B-D Shifts Identity01.25.2012
With the issues late last year surrounding Pipeline Financial Group putting a black eye on the trading community, the dark pool operator will look to shift the focus of its operations going forward.
Among the changes will be a renewed focus on its product offerings as well as a name change.
“A lot of our changes came after discussions with clients,” said Jay Biancamano, Aritas Securities executive chairman. “We’ve changed our management, closed Milstream and streamlined our operations.”
The name change from Pipeline to Aritas reflects what the company says is a new focus on innovation, transparency and integrity. “Aritas is a new vision for agency trading,” said Biancamano.
Although its Pipeline ATS dark pool is still operational, the company has deemphasized it and instead put forth its efforts on its three main services, including Alpha Pro, as well as its algorithm switching engine and its block market. The switching engine allows traders to switch from one algorithm to another depending on short-term market conditions. Alpha Pro then provides an additional layer of analysis, suggesting certain strategies and algorithms. Its block market is a crossing network for large institutional orders.
With a new year and a new mission statement, Aritas will look toward growth opportunities in the year ahead.
“There’s a lot of upside, we have a unique product that is proven and has been used by large institutions,” said Biancamano. “The biggest unknown is the market itself, as the trading volume has not been there.

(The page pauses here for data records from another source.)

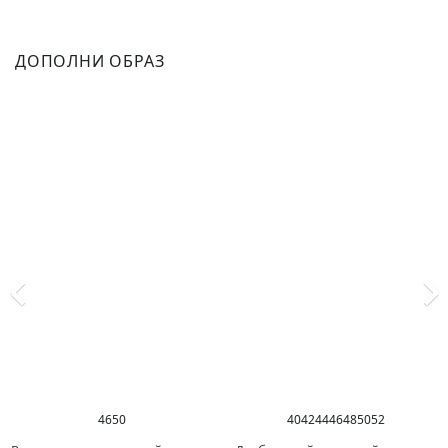
ДОПОЛНИ ОБРАЗ
46
50
40
42
44
46
48
50
52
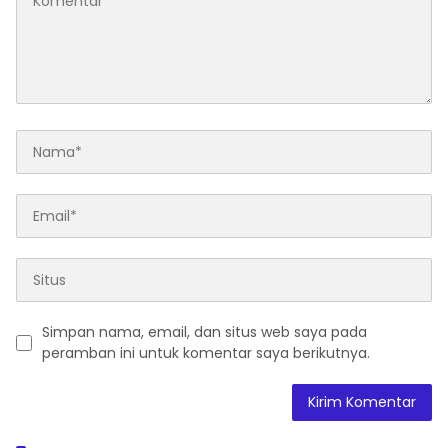
Simpan nama, email, dan situs web saya pada
peramban ini untuk komentar saya berikutnya.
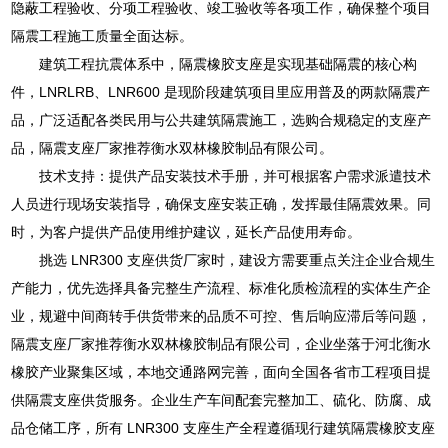
隐蔽工程验收、分项工程验收、竣工验收等各项工作，确保整个项目
隔震工程施工质量全面达标。
建筑工程抗震体系中，隔震橡胶支座是实现基础隔震的核心构
件，LNRLRB、LNR600 是现阶段建筑项目里应用普及的两款隔震产
品，广泛适配各类民用与公共建筑隔震施工，选购合规稳定的支座产
品，隔震支座厂家推荐衡水双林橡胶制品有限公司。
技术支持：提供产品安装技术手册，并可根据客户需求派遣技术
人员进行现场安装指导，确保支座安装正确，发挥最佳隔震效果。同
时，为客户提供产品使用维护建议，延长产品使用寿命。
挑选 LNR300 支座供货厂家时，建设方需要重点关注企业合规生
产能力，优先选择具备完整生产流程、标准化质检流程的实体生产企
业，规避中间商转手供货带来的品质不可控、售后响应滞后等问题，
隔震支座厂家推荐衡水双林橡胶制品有限公司，企业坐落于河北衡水
橡胶产业聚集区域，本地交通路网完善，面向全国各省市工程项目提
供隔震支座供货服务。企业生产车间配套完整加工、硫化、防腐、成
品仓储工序，所有 LNR300 支座生产全程遵循现行建筑隔震橡胶支座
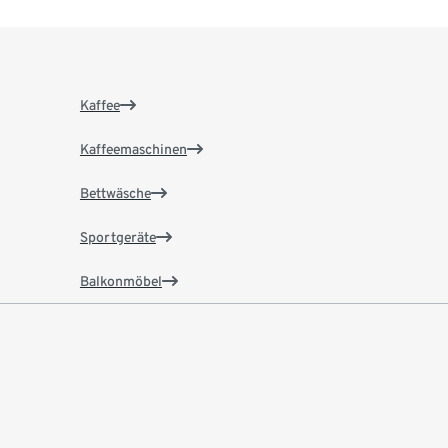
Kaffee
Kaffeemaschinen
Bettwäsche
Sportgeräte
Balkonmöbel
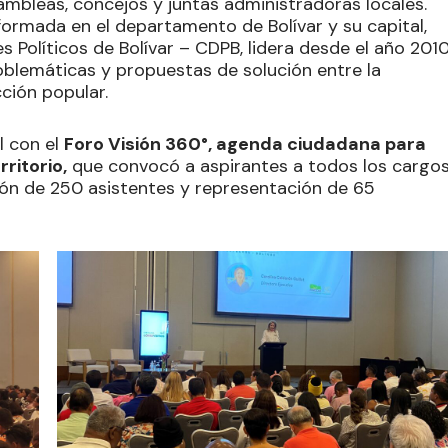
mbleas, concejos y juntas administradoras locales.
formada en el departamento de Bolívar y su capital,
 Políticos de Bolívar – CDPB, lidera desde el año 201
roblemáticas y propuestas de solución entre la
cción popular.
l con el
Foro Visión 360°, agenda ciudadana para
ritorio,
que convocó a aspirantes a todos los cargo
ción de 250 asistentes y representación de 65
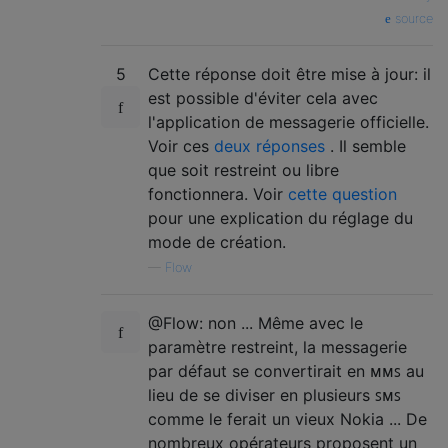
source
5
Cette réponse doit être mise à jour: il
est possible d'éviter cela avec
l'application de messagerie officielle.
Voir ces
deux
réponses
. Il semble
que soit restreint ou libre
fonctionnera. Voir
cette question
pour une explication du réglage du
mode de création.
—
Flow
@Flow: non ... Même avec le
paramètre restreint, la messagerie
par défaut se convertirait en ᴍᴍꜱ au
lieu de se diviser en plusieurs ꜱᴍꜱ
comme le ferait un vieux Nokia ... De
nombreux opérateurs proposent un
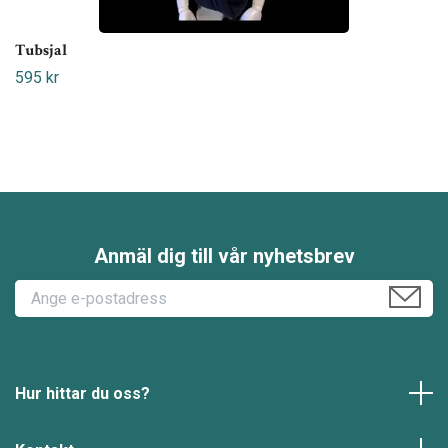
Tubsjal
595 kr
Anmäl dig till vår nyhetsbrev
Hur hittar du oss?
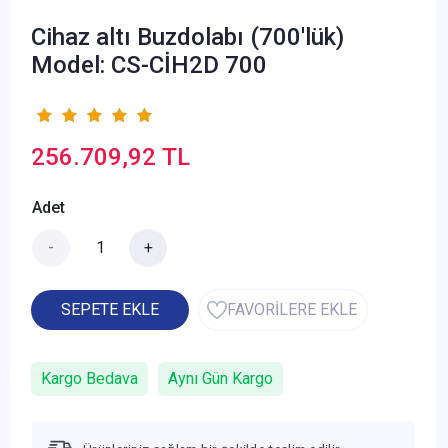
Cihaz altı Buzdolabı (700'lük)
Model: CS-CİH2D 700
256.709,92 TL
Adet
-
+
SEPETE EKLE
FAVORİLERE EKLE
Kargo Bedava
Aynı Gün Kargo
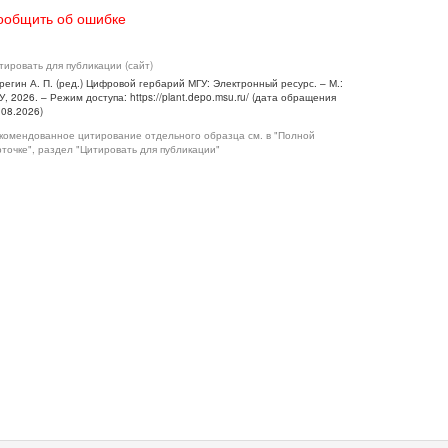
ообщить об ошибке
тировать для публикации (сайт)
регин А. П. (ред.) Цифровой гербарий МГУ: Электронный ресурс. – М.:
У, 2026. – Режим доступа: https://plant.depo.msu.ru/ (дата обращения
.08.2026)
комендованное цитирование отдельного образца см. в "Полной
рточке", раздел "Цитировать для публикации"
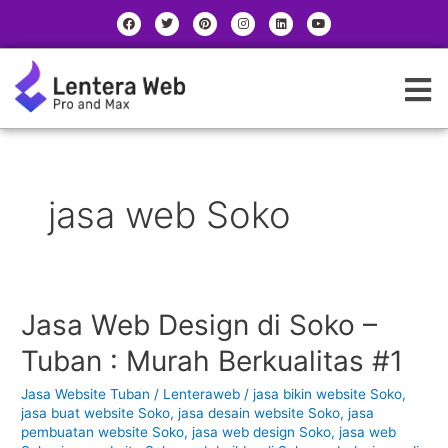
Skip
|
F
T
P
I
L
Y
a
w
i
n
i
o
to
|
c
i
n
s
n
u
e
t
t
t
k
t
content
b
t
e
a
e
u
K
o
e
r
g
d
b
o
r
e
r
i
e
a
k
s
a
n
t
m
t
e
g
o
jasa web Soko
r
i
Jasa Web Design di Soko –
Jasa
Web
Tuban : Murah Berkualitas #1
Design
di
Jasa Website Tuban
/
Lenteraweb
/
jasa bikin website Soko
,
Soko
jasa buat website Soko
,
jasa desain website Soko
,
jasa
–
pembuatan website Soko
,
jasa web design Soko
,
jasa web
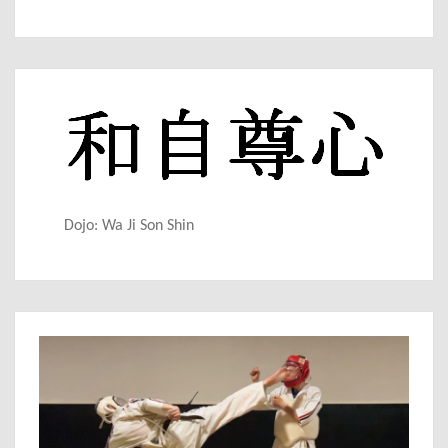
Dojo: Wa Ji Son Shin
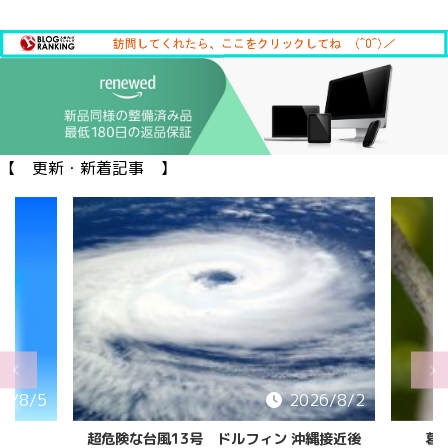
【 更新・新着記事 】
2026/8/2
2026/8/2
フィン 沖縄接近後
葛西臨海公園の カブトムシ/クワガタ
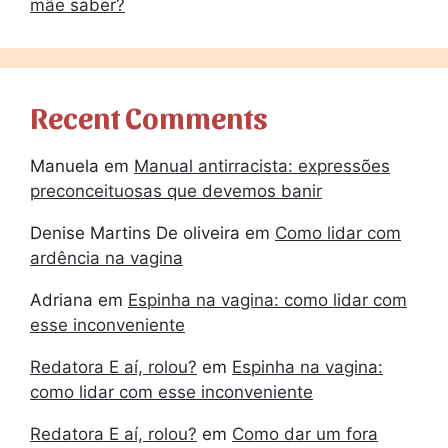
mãe saber?
Recent Comments
Manuela
em
Manual antirracista: expressões
preconceituosas que devemos banir
Denise Martins De oliveira
em
Como lidar com
ardência na vagina
Adriana
em
Espinha na vagina: como lidar com
esse inconveniente
Redatora E aí, rolou?
em
Espinha na vagina:
como lidar com esse inconveniente
Redatora E aí, rolou?
em
Como dar um fora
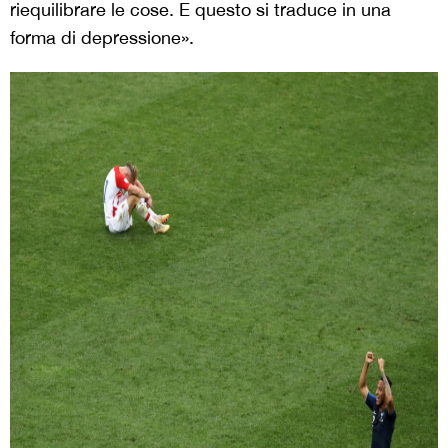
riequilibrare le cose. E questo si traduce in una
forma di depressione».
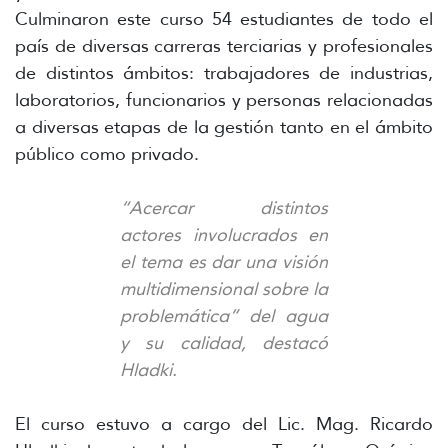
Culminaron este curso 54 estudiantes de todo el
país de diversas carreras terciarias y profesionales
de distintos ámbitos: trabajadores de industrias,
laboratorios, funcionarios y personas relacionadas
a diversas etapas de la gestión tanto en el ámbito
público como privado.
“Acercar distintos
actores involucrados en
el tema es dar una visión
multidimensional sobre la
problemática” del agua
y su calidad, destacó
Hladki.
El curso estuvo a cargo del Lic. Mag. Ricardo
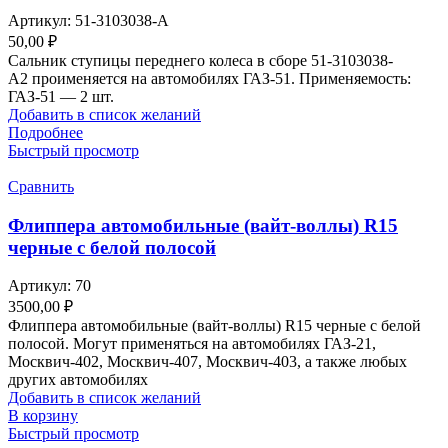
Артикул:
51-3103038-А
50,00
₽
Сальник ступицы переднего колеса в сборе 51-3103038-
А2 проименяется на автомобилях ГАЗ-51. Применяемость:
ГАЗ-51 — 2 шт.
Добавить в список желаний
Подробнее
Быстрый просмотр
Сравнить
Флиппера автомобильные (вайт-воллы) R15
черные с белой полосой
Артикул:
70
3500,00
₽
Флиппера автомобильные (вайт-воллы) R15 черные с белой
полосой. Могут применяться на автомобилях ГАЗ-21,
Москвич-402, Москвич-407, Москвич-403, а также любых
других автомобилях
Добавить в список желаний
В корзину
Быстрый просмотр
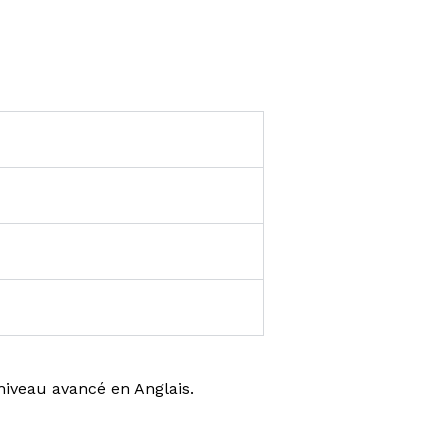
 niveau avancé en Anglais.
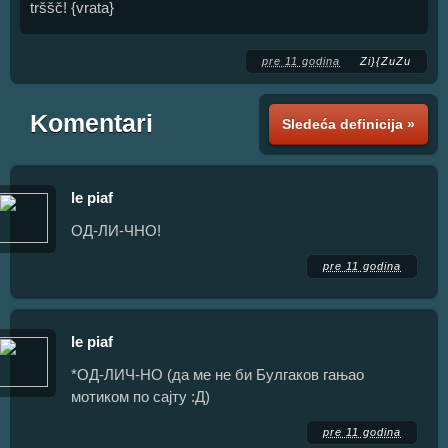
trššč! {vrata}
pre 11 godina
Zi}{ZuZu
Komentari
Sledeća definicija »
le piaf
ОД-ЛИ-ЧНО!
pre 11 godina
le piaf
*ОД-ЛИЧ-НО (да ме не би Булгаков гањао
мотиком по сајту :Д)
pre 11 godina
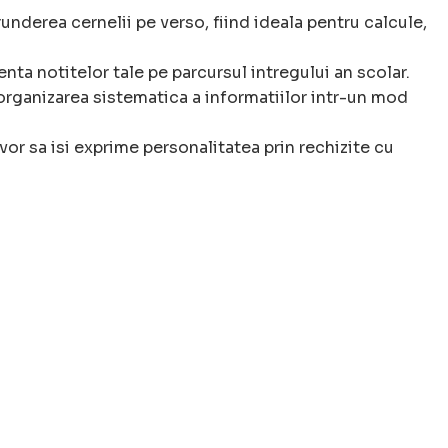
runderea cernelii pe verso, fiind ideala pentru calcule,
enta notitelor tale pe parcursul intregului an scolar.
rganizarea sistematica a informatiilor intr-un mod
vor sa isi exprime personalitatea prin rechizite cu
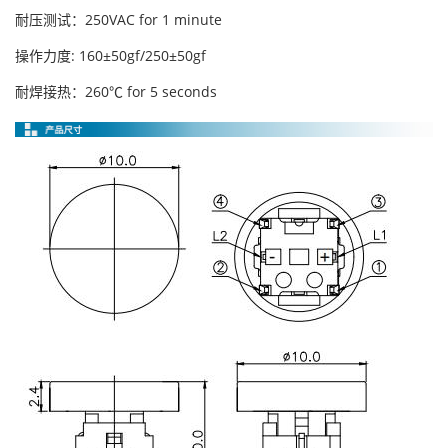
耐压测试：250VAC for 1 minute
操作力度: 160±50gf/250±50gf
耐焊接热：260℃ for 5 seconds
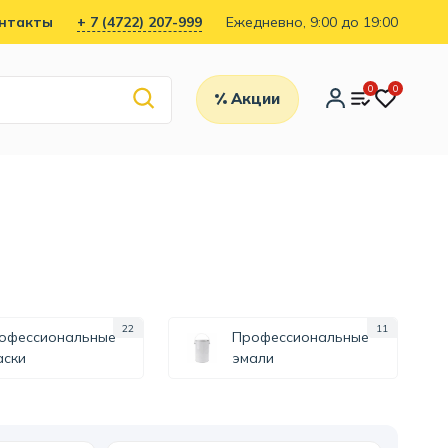
нтакты
+ 7 (4722) 207-999
Ежедневно, 9:00 до 19:00
0
0
Акции
22
11
офессиональные
Профессиональные
аски
эмали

Our company has the full backing of its investors and at this point we have a good runway and are looking to grow.”
Biancamano in November was appointed as executive chairman, replacing the retiring Alfred Berkeley. He was previously global head of marketplace and corporate strategy at Liquidnet, and prior to that a vice president and director at the newly rebranded ITG.
Berkeley and former chief executive officer Fred Federspiel, who resigned in November, were fined by the Securities and Exchange Commission a combined $1.2 million. The SEC accused Pipeline of profiting ahead of orders that clients had placed at its dark pool, Pipeline ATS. The dark pool had presented itself as a crossing network that matched orders between clients, but in actuality its liquidity was mostly supplied by an affiliate, Milstream Securities, that participated in about 80 percent of all trades. It has since divested itself of the Milstream subsidiary, per the request of clients.